EXERCISE: Nothing but the lines from the start of the records through the line that contains "This screenshot has" is to be copied, and each is to be copied exactly.

MATERIAL PROVIDED:
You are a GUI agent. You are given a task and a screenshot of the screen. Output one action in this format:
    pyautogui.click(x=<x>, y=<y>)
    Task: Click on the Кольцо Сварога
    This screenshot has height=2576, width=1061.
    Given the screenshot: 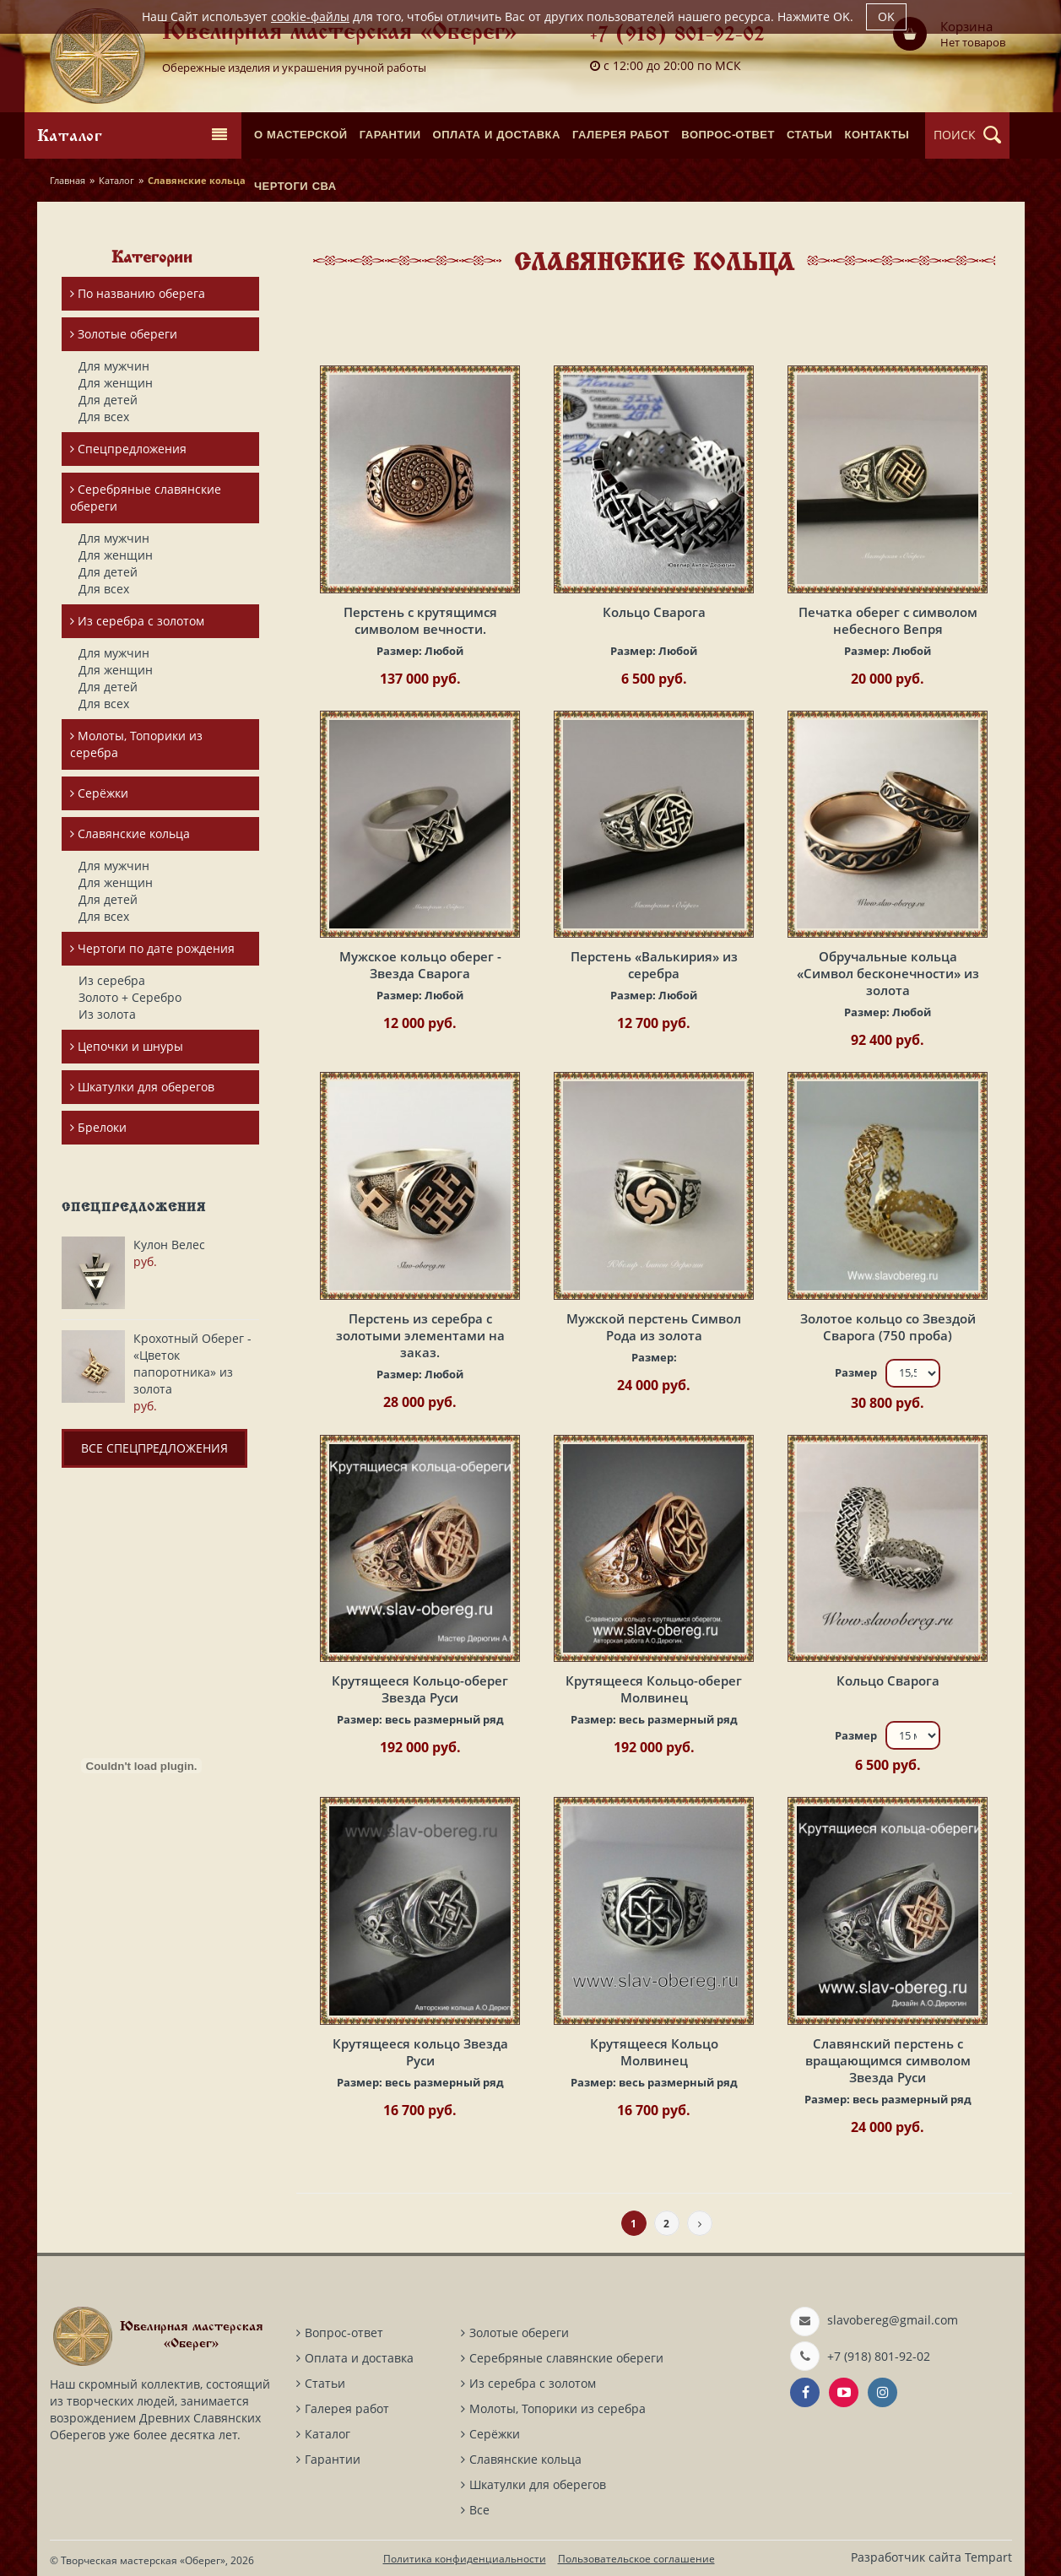 What is the action you would take?
    pyautogui.click(x=654, y=611)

SOLVED EXERCISE:
You are a GUI agent. You are given a task and a screenshot of the screen. Output one action in this format:
    pyautogui.click(x=<x>, y=<y>)
    Task: Click on the Кольцо Сварога
    This screenshot has height=2576, width=1061.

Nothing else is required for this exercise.